■ WORK TASK ■
The full set of records needs to be retyped exactly.

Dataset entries
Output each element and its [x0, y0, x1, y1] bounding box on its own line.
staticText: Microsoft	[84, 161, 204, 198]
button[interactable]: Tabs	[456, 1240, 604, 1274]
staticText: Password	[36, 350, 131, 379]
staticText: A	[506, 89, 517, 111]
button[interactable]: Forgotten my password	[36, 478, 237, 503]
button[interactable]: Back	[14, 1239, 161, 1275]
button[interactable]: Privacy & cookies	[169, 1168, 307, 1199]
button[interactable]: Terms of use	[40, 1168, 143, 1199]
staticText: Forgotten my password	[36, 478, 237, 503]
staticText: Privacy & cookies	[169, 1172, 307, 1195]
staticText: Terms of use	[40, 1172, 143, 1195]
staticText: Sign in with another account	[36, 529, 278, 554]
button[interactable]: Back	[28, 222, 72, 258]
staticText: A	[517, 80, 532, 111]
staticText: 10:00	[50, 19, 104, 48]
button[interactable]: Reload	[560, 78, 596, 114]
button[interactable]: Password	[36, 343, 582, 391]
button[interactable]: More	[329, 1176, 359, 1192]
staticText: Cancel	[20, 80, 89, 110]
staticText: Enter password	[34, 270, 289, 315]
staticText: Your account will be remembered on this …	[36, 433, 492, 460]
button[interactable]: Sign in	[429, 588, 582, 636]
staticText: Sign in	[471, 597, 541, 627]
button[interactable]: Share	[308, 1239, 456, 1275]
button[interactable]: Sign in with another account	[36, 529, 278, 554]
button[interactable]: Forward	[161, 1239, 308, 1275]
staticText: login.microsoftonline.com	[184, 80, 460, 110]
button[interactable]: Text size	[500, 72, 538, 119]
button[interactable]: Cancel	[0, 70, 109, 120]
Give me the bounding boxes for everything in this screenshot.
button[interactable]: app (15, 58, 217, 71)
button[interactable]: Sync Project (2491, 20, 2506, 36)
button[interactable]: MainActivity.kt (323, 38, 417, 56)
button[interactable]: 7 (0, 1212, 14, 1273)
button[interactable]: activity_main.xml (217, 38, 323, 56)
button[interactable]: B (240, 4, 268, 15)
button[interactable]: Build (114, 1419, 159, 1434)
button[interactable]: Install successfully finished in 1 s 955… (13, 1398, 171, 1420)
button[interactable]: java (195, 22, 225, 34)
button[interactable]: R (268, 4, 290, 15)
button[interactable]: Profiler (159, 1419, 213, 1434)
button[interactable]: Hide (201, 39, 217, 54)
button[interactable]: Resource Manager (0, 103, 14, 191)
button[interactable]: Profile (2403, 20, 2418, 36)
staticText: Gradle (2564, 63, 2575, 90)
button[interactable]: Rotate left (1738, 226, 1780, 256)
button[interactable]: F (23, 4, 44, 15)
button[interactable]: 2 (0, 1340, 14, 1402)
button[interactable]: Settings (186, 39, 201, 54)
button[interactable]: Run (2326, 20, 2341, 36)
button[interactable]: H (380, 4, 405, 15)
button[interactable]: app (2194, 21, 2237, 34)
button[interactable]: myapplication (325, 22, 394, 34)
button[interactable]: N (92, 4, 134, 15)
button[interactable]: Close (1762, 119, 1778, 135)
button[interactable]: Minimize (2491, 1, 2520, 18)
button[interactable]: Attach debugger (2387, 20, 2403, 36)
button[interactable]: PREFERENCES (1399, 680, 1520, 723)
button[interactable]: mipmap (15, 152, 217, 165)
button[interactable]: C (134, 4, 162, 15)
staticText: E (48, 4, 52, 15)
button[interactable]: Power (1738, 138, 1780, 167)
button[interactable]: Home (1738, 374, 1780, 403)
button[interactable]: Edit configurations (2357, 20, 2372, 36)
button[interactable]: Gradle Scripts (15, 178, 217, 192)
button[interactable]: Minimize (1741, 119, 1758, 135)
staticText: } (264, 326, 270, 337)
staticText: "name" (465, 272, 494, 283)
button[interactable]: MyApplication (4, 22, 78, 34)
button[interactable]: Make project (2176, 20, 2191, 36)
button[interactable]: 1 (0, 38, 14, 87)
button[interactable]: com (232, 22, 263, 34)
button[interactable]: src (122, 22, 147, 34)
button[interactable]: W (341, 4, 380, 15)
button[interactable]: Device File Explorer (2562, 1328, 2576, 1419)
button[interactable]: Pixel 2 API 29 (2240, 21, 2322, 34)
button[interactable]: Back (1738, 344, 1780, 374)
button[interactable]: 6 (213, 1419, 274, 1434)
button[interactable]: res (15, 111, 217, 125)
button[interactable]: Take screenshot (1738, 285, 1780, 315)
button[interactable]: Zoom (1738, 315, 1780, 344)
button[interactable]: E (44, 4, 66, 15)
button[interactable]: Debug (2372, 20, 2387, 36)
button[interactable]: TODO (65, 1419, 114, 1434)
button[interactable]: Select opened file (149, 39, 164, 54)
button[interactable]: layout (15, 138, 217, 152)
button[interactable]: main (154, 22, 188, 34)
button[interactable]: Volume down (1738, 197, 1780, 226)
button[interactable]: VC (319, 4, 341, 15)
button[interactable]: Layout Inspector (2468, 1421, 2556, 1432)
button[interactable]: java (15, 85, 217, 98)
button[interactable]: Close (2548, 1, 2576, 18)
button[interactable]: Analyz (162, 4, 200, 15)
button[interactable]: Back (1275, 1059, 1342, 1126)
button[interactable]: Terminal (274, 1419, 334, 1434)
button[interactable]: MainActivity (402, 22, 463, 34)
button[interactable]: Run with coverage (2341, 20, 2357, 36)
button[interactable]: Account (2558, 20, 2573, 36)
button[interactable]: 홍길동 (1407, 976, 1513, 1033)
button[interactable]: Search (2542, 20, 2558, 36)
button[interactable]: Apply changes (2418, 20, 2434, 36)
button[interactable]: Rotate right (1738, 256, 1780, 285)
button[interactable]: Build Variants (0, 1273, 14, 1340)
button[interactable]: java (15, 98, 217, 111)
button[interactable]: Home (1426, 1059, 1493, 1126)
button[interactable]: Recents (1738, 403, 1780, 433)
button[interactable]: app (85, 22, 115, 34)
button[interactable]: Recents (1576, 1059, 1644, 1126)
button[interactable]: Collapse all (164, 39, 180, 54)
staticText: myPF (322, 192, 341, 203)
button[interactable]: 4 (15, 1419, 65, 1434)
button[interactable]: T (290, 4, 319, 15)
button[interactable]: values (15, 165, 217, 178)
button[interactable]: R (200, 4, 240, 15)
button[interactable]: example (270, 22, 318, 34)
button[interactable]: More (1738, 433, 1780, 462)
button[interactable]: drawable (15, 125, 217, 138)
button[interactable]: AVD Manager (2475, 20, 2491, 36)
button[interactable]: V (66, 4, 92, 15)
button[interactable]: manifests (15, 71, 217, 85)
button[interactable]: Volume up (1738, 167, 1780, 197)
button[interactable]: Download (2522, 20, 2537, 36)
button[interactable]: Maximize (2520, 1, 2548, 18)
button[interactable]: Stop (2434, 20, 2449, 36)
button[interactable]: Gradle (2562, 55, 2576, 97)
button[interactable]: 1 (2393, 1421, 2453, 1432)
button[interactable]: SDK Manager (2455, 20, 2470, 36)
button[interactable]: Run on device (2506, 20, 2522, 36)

■ RESULT OF THE EXERCISE ■
Output each element and its [x0, y0, x1, y1] bounding box on its own line.
staticText: Microsoft	[84, 161, 204, 198]
button[interactable]: Tabs	[456, 1240, 604, 1274]
staticText: Password	[36, 350, 131, 379]
staticText: A	[506, 89, 517, 111]
button[interactable]: Forgotten my password	[36, 478, 237, 503]
button[interactable]: Back	[14, 1239, 161, 1275]
button[interactable]: Privacy & cookies	[169, 1168, 307, 1199]
button[interactable]: Terms of use	[40, 1168, 143, 1199]
staticText: Forgotten my password	[36, 478, 237, 503]
staticText: Privacy & cookies	[169, 1172, 307, 1195]
staticText: Terms of use	[40, 1172, 143, 1195]
staticText: Sign in with another account	[36, 529, 278, 554]
button[interactable]: Back	[28, 222, 72, 258]
staticText: A	[517, 80, 532, 111]
staticText: 10:00	[50, 19, 104, 48]
button[interactable]: Reload	[560, 78, 596, 114]
button[interactable]: Password	[36, 343, 582, 391]
button[interactable]: More	[329, 1176, 359, 1192]
staticText: Cancel	[20, 80, 89, 110]
staticText: Enter password	[34, 270, 289, 315]
staticText: Your account will be remembered on this …	[36, 433, 492, 460]
button[interactable]: Sign in	[429, 588, 582, 636]
staticText: Sign in	[471, 597, 541, 627]
button[interactable]: Share	[308, 1239, 456, 1275]
button[interactable]: Sign in with another account	[36, 529, 278, 554]
button[interactable]: Forward	[161, 1239, 308, 1275]
staticText: login.microsoftonline.com	[184, 80, 460, 110]
button[interactable]: Text size	[500, 72, 538, 119]
button[interactable]: Cancel	[0, 70, 109, 120]
Give me the bounding boxes for everything in this screenshot.
button[interactable]: app (15, 58, 217, 71)
button[interactable]: Sync Project (2491, 20, 2506, 36)
button[interactable]: MainActivity.kt (323, 38, 417, 56)
button[interactable]: 7 (0, 1212, 14, 1273)
button[interactable]: activity_main.xml (217, 38, 323, 56)
button[interactable]: B (240, 4, 268, 15)
button[interactable]: Build (114, 1419, 159, 1434)
button[interactable]: Install successfully finished in 1 s 955… (13, 1398, 171, 1420)
button[interactable]: java (195, 22, 225, 34)
button[interactable]: R (268, 4, 290, 15)
button[interactable]: Profiler (159, 1419, 213, 1434)
button[interactable]: Hide (201, 39, 217, 54)
button[interactable]: Resource Manager (0, 103, 14, 191)
button[interactable]: Profile (2403, 20, 2418, 36)
staticText: Gradle (2564, 63, 2575, 90)
button[interactable]: Rotate left (1738, 226, 1780, 256)
button[interactable]: F (23, 4, 44, 15)
button[interactable]: 2 (0, 1340, 14, 1402)
button[interactable]: Settings (186, 39, 201, 54)
button[interactable]: Run (2326, 20, 2341, 36)
button[interactable]: H (380, 4, 405, 15)
button[interactable]: app (2194, 21, 2237, 34)
button[interactable]: myapplication (325, 22, 394, 34)
button[interactable]: N (92, 4, 134, 15)
button[interactable]: Close (1762, 119, 1778, 135)
button[interactable]: Minimize (2491, 1, 2520, 18)
button[interactable]: Attach debugger (2387, 20, 2403, 36)
button[interactable]: PREFERENCES (1399, 680, 1520, 723)
button[interactable]: mipmap (15, 152, 217, 165)
button[interactable]: C (134, 4, 162, 15)
staticText: E (48, 4, 52, 15)
button[interactable]: Power (1738, 138, 1780, 167)
button[interactable]: Home (1738, 374, 1780, 403)
button[interactable]: Edit configurations (2357, 20, 2372, 36)
button[interactable]: Gradle Scripts (15, 178, 217, 192)
button[interactable]: Minimize (1741, 119, 1758, 135)
staticText: } (264, 326, 270, 337)
staticText: "name" (465, 272, 494, 283)
button[interactable]: MyApplication (4, 22, 78, 34)
button[interactable]: Make project (2176, 20, 2191, 36)
button[interactable]: 1 (0, 38, 14, 87)
button[interactable]: com (232, 22, 263, 34)
button[interactable]: src (122, 22, 147, 34)
button[interactable]: W (341, 4, 380, 15)
button[interactable]: Device File Explorer (2562, 1328, 2576, 1419)
button[interactable]: Pixel 2 API 29 (2240, 21, 2322, 34)
button[interactable]: Back (1738, 344, 1780, 374)
button[interactable]: 6 (213, 1419, 274, 1434)
button[interactable]: res (15, 111, 217, 125)
button[interactable]: Take screenshot (1738, 285, 1780, 315)
button[interactable]: Zoom (1738, 315, 1780, 344)
button[interactable]: E (44, 4, 66, 15)
button[interactable]: Debug (2372, 20, 2387, 36)
button[interactable]: TODO (65, 1419, 114, 1434)
button[interactable]: Select opened file (149, 39, 164, 54)
button[interactable]: layout (15, 138, 217, 152)
button[interactable]: main (154, 22, 188, 34)
button[interactable]: Volume down (1738, 197, 1780, 226)
button[interactable]: VC (319, 4, 341, 15)
button[interactable]: Layout Inspector (2468, 1421, 2556, 1432)
button[interactable]: java (15, 85, 217, 98)
button[interactable]: Close (2548, 1, 2576, 18)
button[interactable]: Analyz (162, 4, 200, 15)
button[interactable]: Back (1275, 1059, 1342, 1126)
button[interactable]: Terminal (274, 1419, 334, 1434)
button[interactable]: MainActivity (402, 22, 463, 34)
button[interactable]: Run with coverage (2341, 20, 2357, 36)
button[interactable]: Account (2558, 20, 2573, 36)
button[interactable]: 홍길동 (1407, 976, 1513, 1033)
button[interactable]: Search (2542, 20, 2558, 36)
button[interactable]: Apply changes (2418, 20, 2434, 36)
button[interactable]: Rotate right (1738, 256, 1780, 285)
button[interactable]: Build Variants (0, 1273, 14, 1340)
button[interactable]: java (15, 98, 217, 111)
button[interactable]: Home (1426, 1059, 1493, 1126)
button[interactable]: Recents (1738, 403, 1780, 433)
button[interactable]: app (85, 22, 115, 34)
button[interactable]: Recents (1576, 1059, 1644, 1126)
button[interactable]: Collapse all (164, 39, 180, 54)
staticText: myPF (322, 192, 341, 203)
button[interactable]: 4 (15, 1419, 65, 1434)
button[interactable]: T (290, 4, 319, 15)
button[interactable]: values (15, 165, 217, 178)
button[interactable]: R (200, 4, 240, 15)
button[interactable]: example (270, 22, 318, 34)
button[interactable]: More (1738, 433, 1780, 462)
button[interactable]: drawable (15, 125, 217, 138)
button[interactable]: AVD Manager (2475, 20, 2491, 36)
button[interactable]: V (66, 4, 92, 15)
button[interactable]: manifests (15, 71, 217, 85)
button[interactable]: Volume up (1738, 167, 1780, 197)
button[interactable]: Download (2522, 20, 2537, 36)
button[interactable]: Maximize (2520, 1, 2548, 18)
button[interactable]: Stop (2434, 20, 2449, 36)
button[interactable]: Gradle (2562, 55, 2576, 97)
button[interactable]: 1 (2393, 1421, 2453, 1432)
button[interactable]: SDK Manager (2455, 20, 2470, 36)
button[interactable]: Run on device (2506, 20, 2522, 36)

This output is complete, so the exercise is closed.